■ Work instructions: From the data below, repeat exactly the lines from the line with "Les Algues, Mousses, Lichens et Fougères" to the line with "RUBRIQUE À CONSULTER", both included.

(Extracted records)
_ _ _

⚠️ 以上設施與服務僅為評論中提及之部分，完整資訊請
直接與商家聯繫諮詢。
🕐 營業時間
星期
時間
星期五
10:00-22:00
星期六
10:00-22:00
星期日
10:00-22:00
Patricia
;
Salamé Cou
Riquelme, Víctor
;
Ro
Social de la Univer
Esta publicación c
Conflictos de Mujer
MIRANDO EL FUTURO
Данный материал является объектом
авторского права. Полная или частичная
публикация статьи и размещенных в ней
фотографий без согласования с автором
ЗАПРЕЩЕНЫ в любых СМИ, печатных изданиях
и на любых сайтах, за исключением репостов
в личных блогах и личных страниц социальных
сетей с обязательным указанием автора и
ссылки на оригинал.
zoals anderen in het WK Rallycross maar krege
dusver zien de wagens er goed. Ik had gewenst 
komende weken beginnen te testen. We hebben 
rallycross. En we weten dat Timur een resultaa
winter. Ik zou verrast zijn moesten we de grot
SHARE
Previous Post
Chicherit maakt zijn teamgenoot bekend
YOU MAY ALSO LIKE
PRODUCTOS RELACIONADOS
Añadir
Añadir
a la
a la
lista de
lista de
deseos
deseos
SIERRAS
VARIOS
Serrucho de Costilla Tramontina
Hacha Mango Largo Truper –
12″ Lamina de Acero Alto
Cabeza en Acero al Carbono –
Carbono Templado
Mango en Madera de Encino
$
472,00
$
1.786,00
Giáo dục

_ _ _

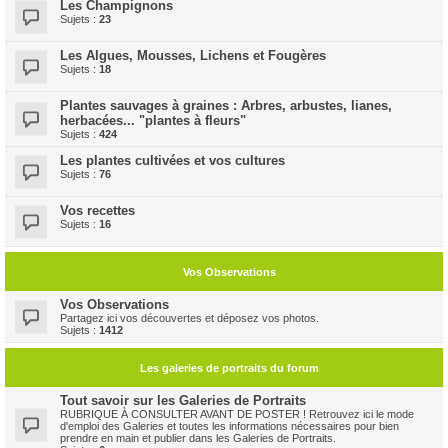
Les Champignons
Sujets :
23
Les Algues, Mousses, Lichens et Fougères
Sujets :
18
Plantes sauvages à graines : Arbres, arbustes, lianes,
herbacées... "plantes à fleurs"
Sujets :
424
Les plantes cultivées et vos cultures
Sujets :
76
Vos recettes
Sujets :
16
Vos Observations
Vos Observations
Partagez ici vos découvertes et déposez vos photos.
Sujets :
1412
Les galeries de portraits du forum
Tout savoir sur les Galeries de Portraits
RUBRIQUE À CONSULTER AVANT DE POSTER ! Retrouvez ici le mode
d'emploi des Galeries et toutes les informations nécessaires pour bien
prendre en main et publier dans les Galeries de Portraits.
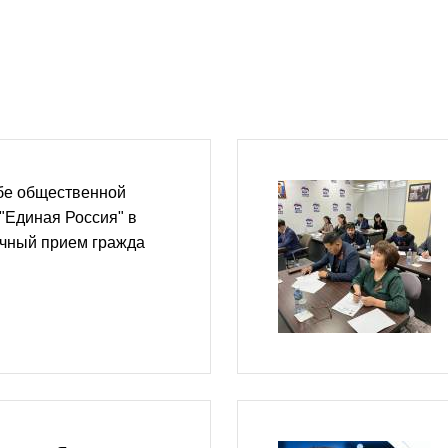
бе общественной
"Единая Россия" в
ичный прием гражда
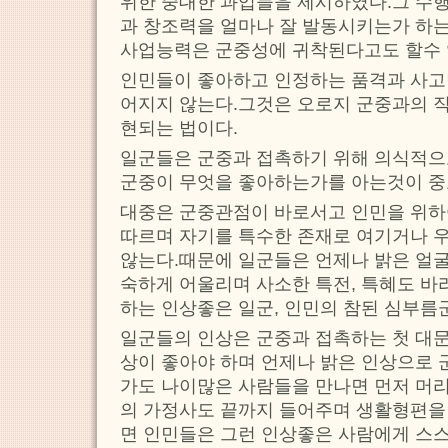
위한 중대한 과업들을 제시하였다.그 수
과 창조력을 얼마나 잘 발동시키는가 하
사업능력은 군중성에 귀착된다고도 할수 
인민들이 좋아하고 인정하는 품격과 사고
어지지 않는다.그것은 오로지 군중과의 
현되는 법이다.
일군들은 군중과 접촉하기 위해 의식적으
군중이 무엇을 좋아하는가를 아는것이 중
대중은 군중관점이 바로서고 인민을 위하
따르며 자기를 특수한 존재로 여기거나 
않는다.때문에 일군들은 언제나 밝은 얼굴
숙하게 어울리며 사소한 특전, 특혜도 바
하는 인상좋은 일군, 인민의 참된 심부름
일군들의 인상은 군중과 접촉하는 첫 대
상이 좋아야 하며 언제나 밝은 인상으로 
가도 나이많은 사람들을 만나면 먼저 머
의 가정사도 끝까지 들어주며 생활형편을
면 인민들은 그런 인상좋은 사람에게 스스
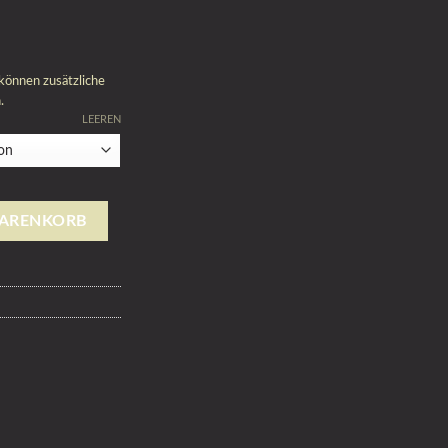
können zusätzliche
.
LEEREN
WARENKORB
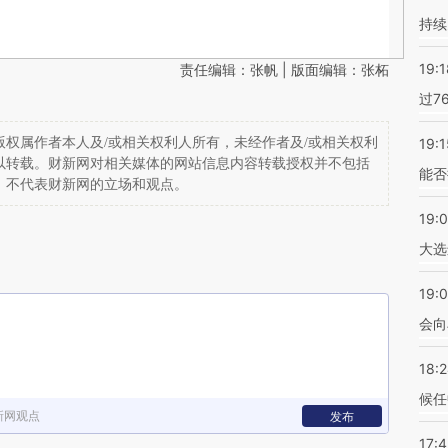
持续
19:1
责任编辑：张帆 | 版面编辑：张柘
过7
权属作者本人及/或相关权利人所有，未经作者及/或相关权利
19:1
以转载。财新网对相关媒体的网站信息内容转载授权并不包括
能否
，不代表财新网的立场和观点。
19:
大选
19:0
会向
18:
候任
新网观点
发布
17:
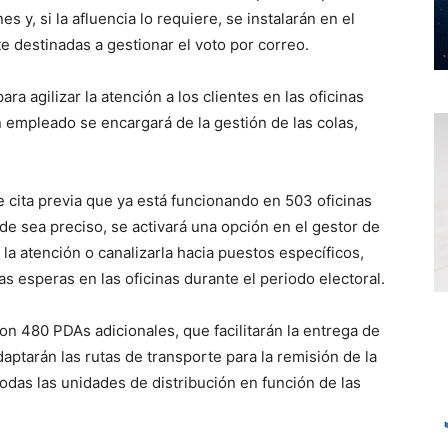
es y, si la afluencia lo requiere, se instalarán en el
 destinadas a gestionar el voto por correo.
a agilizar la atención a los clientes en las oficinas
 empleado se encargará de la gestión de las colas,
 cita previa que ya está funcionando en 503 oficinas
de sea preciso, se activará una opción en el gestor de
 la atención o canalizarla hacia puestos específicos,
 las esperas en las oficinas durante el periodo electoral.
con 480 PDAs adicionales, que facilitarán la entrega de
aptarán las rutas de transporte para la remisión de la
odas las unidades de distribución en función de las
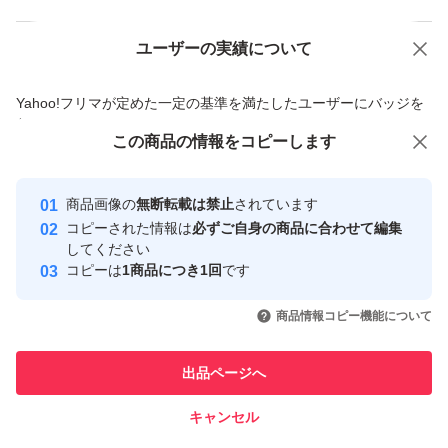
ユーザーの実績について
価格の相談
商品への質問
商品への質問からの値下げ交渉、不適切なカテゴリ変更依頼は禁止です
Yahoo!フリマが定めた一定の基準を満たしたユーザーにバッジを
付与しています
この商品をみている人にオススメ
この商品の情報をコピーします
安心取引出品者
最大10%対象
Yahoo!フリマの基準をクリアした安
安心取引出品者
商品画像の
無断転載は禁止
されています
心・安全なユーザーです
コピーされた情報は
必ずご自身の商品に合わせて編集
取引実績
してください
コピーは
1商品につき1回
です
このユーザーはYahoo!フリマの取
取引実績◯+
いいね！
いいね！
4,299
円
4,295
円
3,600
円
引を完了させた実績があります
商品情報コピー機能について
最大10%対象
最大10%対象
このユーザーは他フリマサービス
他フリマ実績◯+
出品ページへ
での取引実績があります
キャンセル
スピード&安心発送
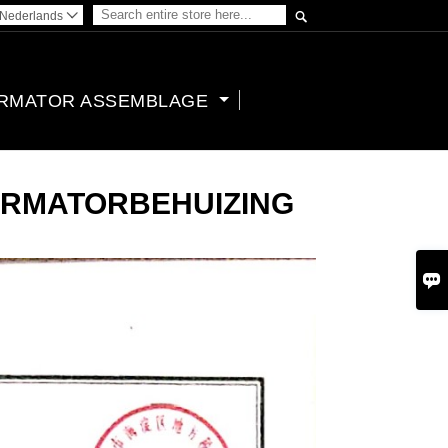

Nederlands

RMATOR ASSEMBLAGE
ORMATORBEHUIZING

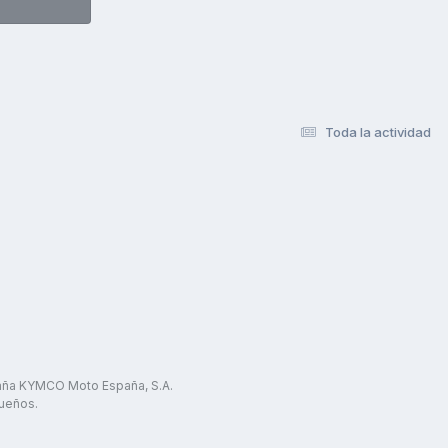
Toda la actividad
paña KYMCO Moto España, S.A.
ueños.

_ _ _

■ Output of the task:
Les Algues, Mousses, Lichens et Fougères
Sujets :
18
Plantes sauvages à graines : Arbres, arbustes, lianes,
herbacées... "plantes à fleurs"
Sujets :
424
Les plantes cultivées et vos cultures
Sujets :
76
Vos recettes
Sujets :
16
Vos Observations
Vos Observations
Partagez ici vos découvertes et déposez vos photos.
Sujets :
1412
Les galeries de portraits du forum
Tout savoir sur les Galeries de Portraits
RUBRIQUE À CONSULTER AVANT DE POSTER ! Retrouvez ici le mode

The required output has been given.